As Tropical Storm Bill moved across the country, one of the states that saw heavy flooding was Louisiana, where the Red River overflowed its banks, flooding various parishes throughout the state. The American Red Cross responded when the flooding occurred, and continues to help those affected.
As Red Cross workers help people recover, the flooding danger isn’t over. Officials say a second Red River crest could occur over the next several weeks. Since the flooding started, more than 180 Red Cross workers have opened numerous shelters, served thousands of meals and snacks, distributed hundreds of clean-up kits and comfort kits containing personal hygiene items and provided health services and emotional comfort.
One of the residents Red Cross workers are helping is Jeanette Pratt, who lost her home to the flooding. “I’m so thankful to have this chance to thank the Red Cross for taking such good care of me,” she said. “You know, the sheriff helped get me out of that flood, and brought me to the Red Cross shelter. He saved my life and so has the Red Cross.”
After these words of heartfelt thanks, a teary Pratt hugged Red Cross caseworker Sondra Frazier. The woman lost her home to flooding and the resulting mold. She described how she is alone because her family lives out of the area, and anxious about what is to come.
“You were all so nice, I felt like you had rolled the red carpet out, just for me,” Pratt continued tearfully.” I had a safe place to sleep. I had food and friendly faces.”
“It’s okay, we’re here for you,” Frazier said, comforting the woman.

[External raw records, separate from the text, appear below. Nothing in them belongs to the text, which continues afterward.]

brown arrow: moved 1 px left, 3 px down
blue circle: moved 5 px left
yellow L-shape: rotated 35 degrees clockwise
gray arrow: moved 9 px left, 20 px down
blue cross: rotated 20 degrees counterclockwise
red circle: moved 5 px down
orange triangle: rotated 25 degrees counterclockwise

“Ya’ll been like family to me, and I’ll never forget it,” Pratt said. “You took me in and treated me like your own family. I still can’t get over it. And here ya’ll are today, offering me more help. Friends have helped me out with clothes, and helped me with makeup. It sounds silly, but I still want to look like a lady.”

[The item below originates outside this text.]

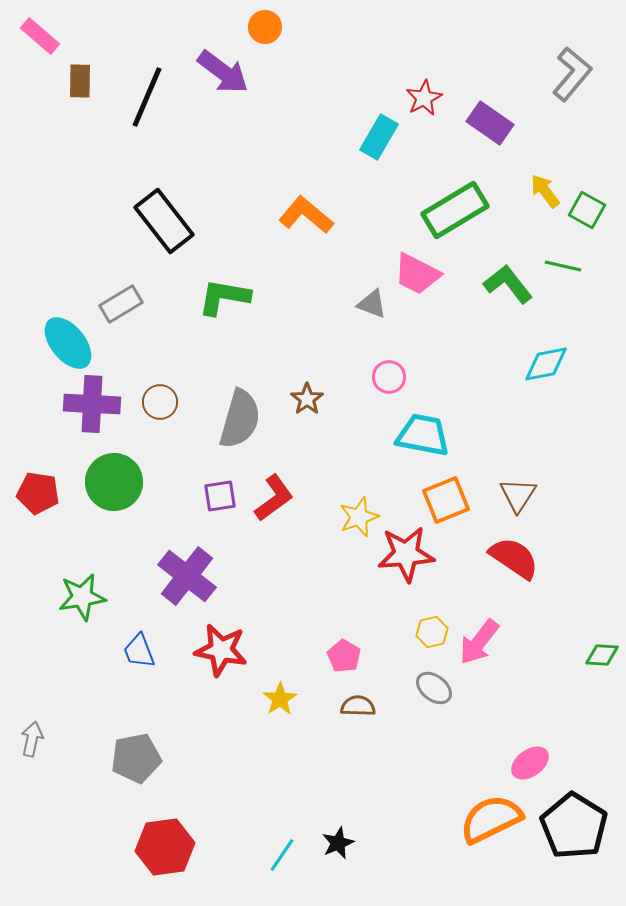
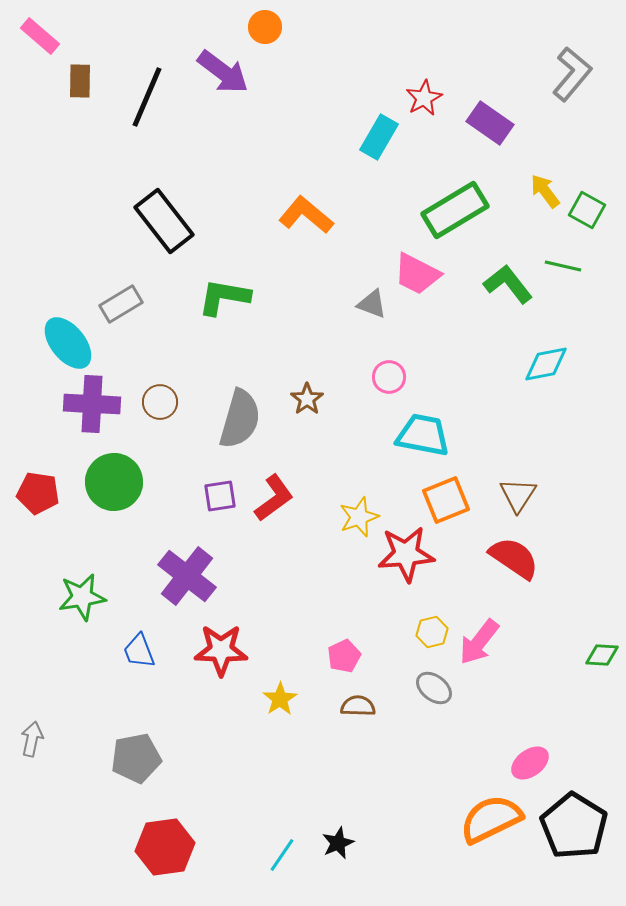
red star at (221, 650): rotated 10 degrees counterclockwise
pink pentagon at (344, 656): rotated 16 degrees clockwise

“No, not silly at all,” the Red Cross caseworker answered. “Fresh clothes, doing one’s hair and make-up, those are all things that help us feel a little more normal. It’s part of feeling whole again. It’s part of the journey to recovery.”
As Pratt gathered her meager belongings, she said, “I’ll never forget what the Red Cross did for me – never. I promise. I love you all. You’re such a blessing.”
“Part of what we do here,” Frazier explains, “is just listening with an open ear and a loving heart. These folks need to have an opportunity to vent their frustrations, and share their story. They all have a story to tell. In sharing their stories with us, it helps them start that journey to recovery. This is why I’m here. This is our mission.”